_Brief:_ Write out each entry below exactly. Do not include the images.

_Given data:_
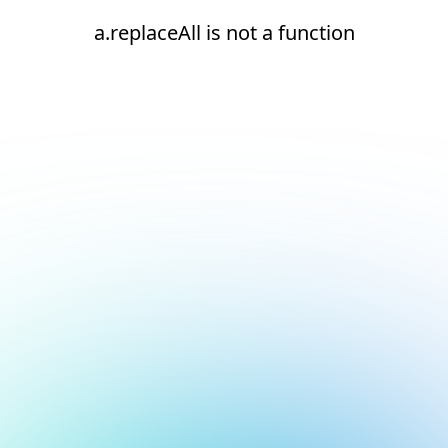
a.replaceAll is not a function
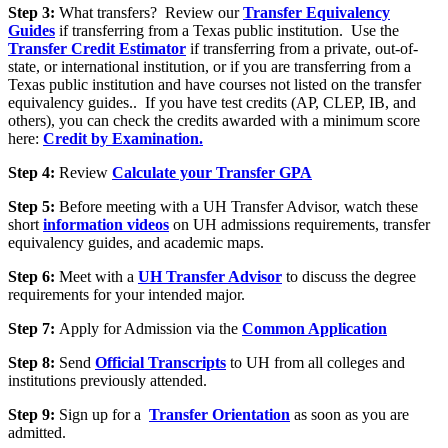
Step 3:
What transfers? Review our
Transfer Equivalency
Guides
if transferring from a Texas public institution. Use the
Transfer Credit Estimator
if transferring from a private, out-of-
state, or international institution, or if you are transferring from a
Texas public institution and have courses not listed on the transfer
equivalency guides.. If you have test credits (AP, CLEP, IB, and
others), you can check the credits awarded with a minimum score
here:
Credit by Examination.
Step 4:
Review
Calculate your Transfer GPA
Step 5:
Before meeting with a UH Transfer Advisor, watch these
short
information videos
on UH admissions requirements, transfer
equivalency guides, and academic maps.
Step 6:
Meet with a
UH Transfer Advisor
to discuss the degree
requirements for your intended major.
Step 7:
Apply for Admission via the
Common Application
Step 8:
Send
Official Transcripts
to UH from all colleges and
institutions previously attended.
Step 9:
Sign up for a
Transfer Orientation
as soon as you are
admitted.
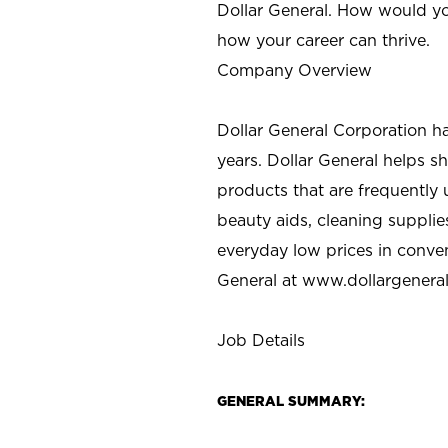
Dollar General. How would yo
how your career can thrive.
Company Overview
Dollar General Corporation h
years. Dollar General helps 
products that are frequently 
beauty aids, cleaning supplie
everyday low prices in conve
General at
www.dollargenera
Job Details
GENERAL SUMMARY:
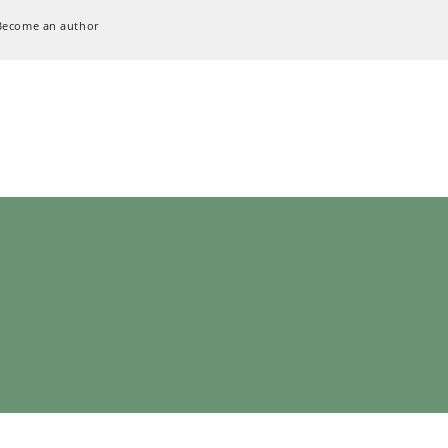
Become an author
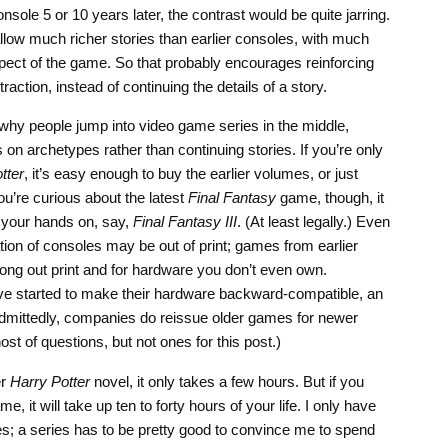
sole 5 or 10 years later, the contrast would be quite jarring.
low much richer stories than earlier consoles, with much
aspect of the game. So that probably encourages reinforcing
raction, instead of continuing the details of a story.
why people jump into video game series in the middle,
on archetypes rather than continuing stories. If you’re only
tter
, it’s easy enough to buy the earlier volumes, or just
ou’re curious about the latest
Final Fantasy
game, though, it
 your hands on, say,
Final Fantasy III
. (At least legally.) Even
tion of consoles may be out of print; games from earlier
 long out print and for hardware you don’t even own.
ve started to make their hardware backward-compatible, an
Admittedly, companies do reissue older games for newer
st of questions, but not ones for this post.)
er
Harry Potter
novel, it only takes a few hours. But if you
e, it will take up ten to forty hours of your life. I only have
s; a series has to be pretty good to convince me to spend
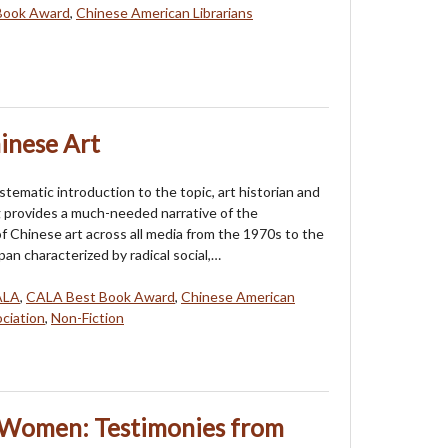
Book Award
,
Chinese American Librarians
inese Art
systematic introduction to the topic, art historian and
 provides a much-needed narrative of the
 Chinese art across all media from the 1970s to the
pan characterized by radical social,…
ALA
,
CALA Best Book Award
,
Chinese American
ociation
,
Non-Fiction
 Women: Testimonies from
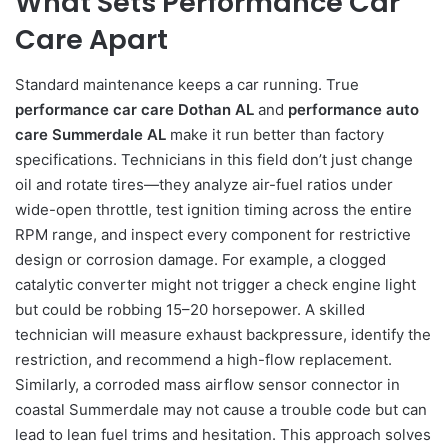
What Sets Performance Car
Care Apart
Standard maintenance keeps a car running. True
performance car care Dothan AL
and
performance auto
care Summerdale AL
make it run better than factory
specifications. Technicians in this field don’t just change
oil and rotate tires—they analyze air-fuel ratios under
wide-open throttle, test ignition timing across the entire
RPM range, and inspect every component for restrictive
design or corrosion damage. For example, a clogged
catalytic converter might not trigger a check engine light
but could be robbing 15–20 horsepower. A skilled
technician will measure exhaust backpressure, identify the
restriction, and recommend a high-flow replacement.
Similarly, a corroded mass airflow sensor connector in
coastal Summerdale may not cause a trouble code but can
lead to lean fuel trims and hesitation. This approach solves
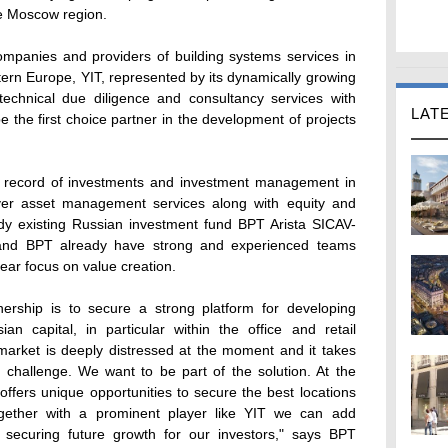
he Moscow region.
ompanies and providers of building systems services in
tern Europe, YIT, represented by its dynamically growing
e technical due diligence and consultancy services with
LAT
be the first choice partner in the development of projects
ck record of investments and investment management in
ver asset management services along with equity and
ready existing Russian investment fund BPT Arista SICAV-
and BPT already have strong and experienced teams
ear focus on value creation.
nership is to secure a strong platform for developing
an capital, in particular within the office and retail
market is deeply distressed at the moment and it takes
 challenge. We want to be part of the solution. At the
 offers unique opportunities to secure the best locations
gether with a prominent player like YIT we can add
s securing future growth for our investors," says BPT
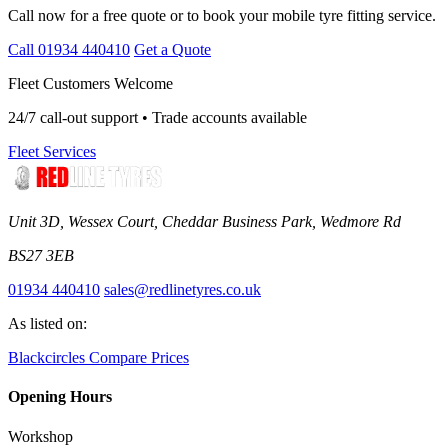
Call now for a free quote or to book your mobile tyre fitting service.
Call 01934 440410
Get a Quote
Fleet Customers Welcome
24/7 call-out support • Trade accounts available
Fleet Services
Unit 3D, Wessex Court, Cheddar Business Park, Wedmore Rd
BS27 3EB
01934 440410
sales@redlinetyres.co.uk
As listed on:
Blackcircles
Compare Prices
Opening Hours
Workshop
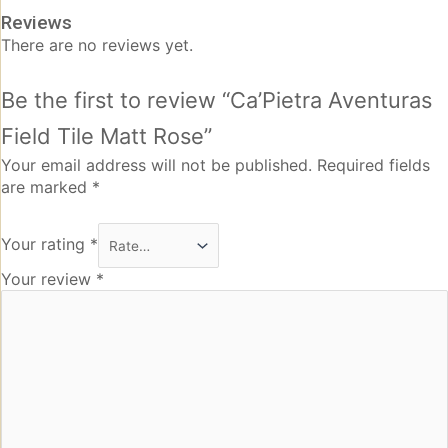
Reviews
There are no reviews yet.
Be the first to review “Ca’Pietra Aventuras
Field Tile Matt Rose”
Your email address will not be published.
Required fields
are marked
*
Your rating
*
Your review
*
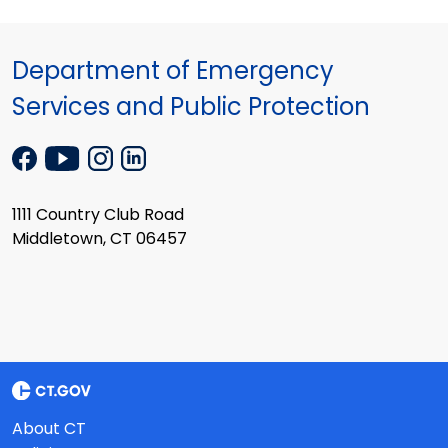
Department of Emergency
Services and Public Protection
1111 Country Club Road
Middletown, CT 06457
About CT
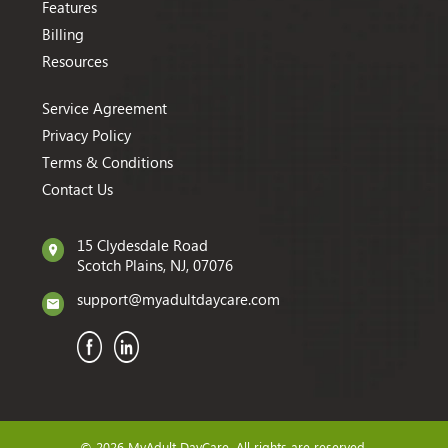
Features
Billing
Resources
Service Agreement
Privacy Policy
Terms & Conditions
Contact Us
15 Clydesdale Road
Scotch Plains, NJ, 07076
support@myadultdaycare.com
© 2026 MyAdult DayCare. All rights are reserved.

_Result:_
a.replaceAll is not a function
Step 3:
What transfers? Review our
Transfer Equivalency
Guides
if transferring from a Texas public institution. Use the
Transfer Credit Estimator
if transferring from a private, out-of-
state, or international institution, or if you are transferring from a
Texas public institution and have courses not listed on the transfer
equivalency guides.. If you have test credits (AP, CLEP, IB, and
others), you can check the credits awarded with a minimum score
here:
Credit by Examination.
Step 4:
Review
Calculate your Transfer GPA
Step 5:
Before meeting with a UH Transfer Advisor, watch these
short
information videos
on UH admissions requirements, transfer
equivalency guides, and academic maps.
Step 6:
Meet with a
UH Transfer Advisor
to discuss the degree
requirements for your intended major.
Step 7:
Apply for Admission via the
Common Application
Step 8:
Send
Official Transcripts
to UH from all colleges and
institutions previously attended.
Step 9:
Sign up for a
Transfer Orientation
as soon as you are
admitted.
Dollar General. How would yo
how your career can thrive.
Company Overview
Dollar General Corporation h
years. Dollar General helps 
products that are frequently 
beauty aids, cleaning supplie
everyday low prices in conve
General at
www.dollargenera
Job Details
GENERAL SUMMARY:
Become an author
sole 5 or 10 years later, the contrast would be quite jarring.
low much richer stories than earlier consoles, with much
aspect of the game. So that probably encourages reinforcing
raction, instead of continuing the details of a story.
why people jump into video game series in the middle,
on archetypes rather than continuing stories. If you’re only
tter
, it’s easy enough to buy the earlier volumes, or just
ou’re curious about the latest
Final Fantasy
game, though, it
 your hands on, say,
Final Fantasy III
. (At least legally.) Even
tion of consoles may be out of print; games from earlier
 long out print and for hardware you don’t even own.
ve started to make their hardware backward-compatible, an
Admittedly, companies do reissue older games for newer
st of questions, but not ones for this post.)
er
Harry Potter
novel, it only takes a few hours. But if you
e, it will take up ten to forty hours of your life. I only have
s; a series has to be pretty good to convince me to spend
Book Award
,
Chinese American Librarians
inese Art
systematic introduction to the topic, art historian and
 provides a much-needed narrative of the
 Chinese art across all media from the 1970s to the
pan characterized by radical social,…
ALA
,
CALA Best Book Award
,
Chinese American
ociation
,
Non-Fiction
 Women: Testimonies from
What Sets Performance Car
Care Apart
Standard maintenance keeps a car running. True
performance car care Dothan AL
and
performance auto
care Summerdale AL
make it run better than factory
specifications. Technicians in this field don’t just change
oil and rotate tires—they analyze air-fuel ratios under
wide-open throttle, test ignition timing across the entire
RPM range, and inspect every component for restrictive
design or corrosion damage. For example, a clogged
catalytic converter might not trigger a check engine light
but could be robbing 15–20 horsepower. A skilled
technician will measure exhaust backpressure, identify the
restriction, and recommend a high-flow replacement.
Similarly, a corroded mass airflow sensor connector in
coastal Summerdale may not cause a trouble code but can
lead to lean fuel trims and hesitation. This approach solves
he Moscow region.
ompanies and providers of building systems services in
tern Europe, YIT, represented by its dynamically growing
e technical due diligence and consultancy services with
LAT
be the first choice partner in the development of projects
ck record of investments and investment management in
ver asset management services along with equity and
ready existing Russian investment fund BPT Arista SICAV-
and BPT already have strong and experienced teams
ear focus on value creation.
nership is to secure a strong platform for developing
an capital, in particular within the office and retail
market is deeply distressed at the moment and it takes
 challenge. We want to be part of the solution. At the
 offers unique opportunities to secure the best locations
gether with a prominent player like YIT we can add
s securing future growth for our investors," says BPT
Call now for a free quote or to book your mobile tyre fitting service.
Call 01934 440410
Get a Quote
Fleet Customers Welcome
24/7 call-out support • Trade accounts available
Fleet Services
Unit 3D, Wessex Court, Cheddar Business Park, Wedmore Rd
BS27 3EB
01934 440410
sales@redlinetyres.co.uk
As listed on:
Blackcircles
Compare Prices
Opening Hours
Workshop
Reviews
There are no reviews yet.
Be the first to review “Ca’Pietra Aventuras
Field Tile Matt Rose”
Your email address will not be published.
Required fields
are marked
*
Your rating
*
Your review
*
Department of Emergency
Services and Public Protection
1111 Country Club Road
Middletown, CT 06457
About CT
Features
Billing
Resources
Service Agreement
Privacy Policy
Terms & Conditions
Contact Us
15 Clydesdale Road
Scotch Plains, NJ, 07076
support@myadultdaycare.com
© 2026 MyAdult DayCare. All rights are reserved.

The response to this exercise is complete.